Project Summary
There is an unmet need in medicine and basic sciences for accurate atomic structures of proteins. This need
surpasses the capabilities of traditional high-resolution experimental methods. With machine learning advances,
structure prediction algorithms are poised to provide atomic models for these areas in the near future. Yet, the
gaps in prediction algorithms limit accuracy and reliability, particularly for large multi-domain proteins, protein
complexes, and flexible proteins.

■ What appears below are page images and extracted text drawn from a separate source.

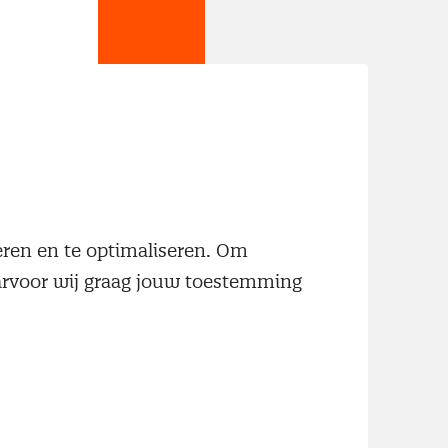
jn
neren en te optimaliseren. Om
aarvoor wij graag jouw toestemming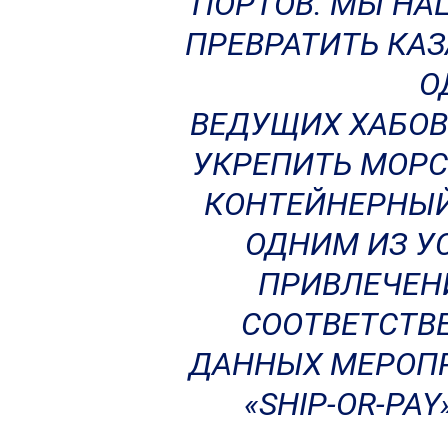
ПОРТОВ. МЫ НА
ПРЕВРАТИТЬ КА
О
ВЕДУЩИХ ХАБОВ
УКРЕПИТЬ МОРС
КОНТЕЙНЕРНЫЙ 
ОДНИМ ИЗ У
ПРИВЛЕЧЕНИ
СООТВЕТСТВ
ДАННЫХ МЕРОПР
«SHIP-OR-PA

Our proposal, Towards Accurate protein structure Predictions with SAXS
TechnologY (TAPESTRY), will create technology to increase reliability and improve accuracy of protein
structure predictions through experimental validation, particularly for difficult proteins.
TAPESTRY is innovative by combining our strengths in high-throughput synchrotron SAXS (Small Angle
X-ray Scattering) data collection and analysis with the Critical Assessment of protein Structure
Prediction (CASP), which assesses structure predictions against “gold standard”, not-yet-released crystal
structures every two years. Through CASP, we take advantage of the collective protein folding knowledge
of the global community of structure prediction scientists.
Our approach is strategic. We provide SAXS data for CASP, giving prediction scientists access to
experimental data. We develop analytical and experimental tools, designed for prediction scientists to
overcome current gaps that limit the use of SAXS data. We test these tools against our TAPESTRY databases
of standard proteins, with corresponding crystal structures, SAXS data, and predicted models. Finally, we
evaluate the robustness of our technology through CASP and obtain an unbiased assessment of our tools
and the state of the field. As a first step, we target well-folded proteins (Aim 1) and proteins with disordered tails
(Aim 2) in this proposal.
The feasibility of our technology proposal is supported by our current data and proofs-in-concepts, our
beamline capabilities, and proven experience in SAXS analysis. We show that experimental SAXS data,
which contains distance information that can act as restraints in protein structure prediction algorithms, match
crystal structures of well-folded proteins and score predictions based on topological accuracy. We show cases
in CASP13 (2018) when SAXS data improved the fold of predicted models. SAXS data collection is rapid (10
seconds), does not require labeling or crystallization, and is available at no cost to the scientific community. We
have proven experience in developing informative and effective SAXS analytical tools.
Our long-term goal is to enable biomedical researchers to input an amino acid sequence and rapidly obtain an
experimentally validated and accurate atomic model(s) that reflects the protein conformation(s) in solution. If
TAPESTRY is successful, the increased availability of such atomic models will have strong and broad potential
to advance biomedical research and impact all areas of biology in which proteins are involved.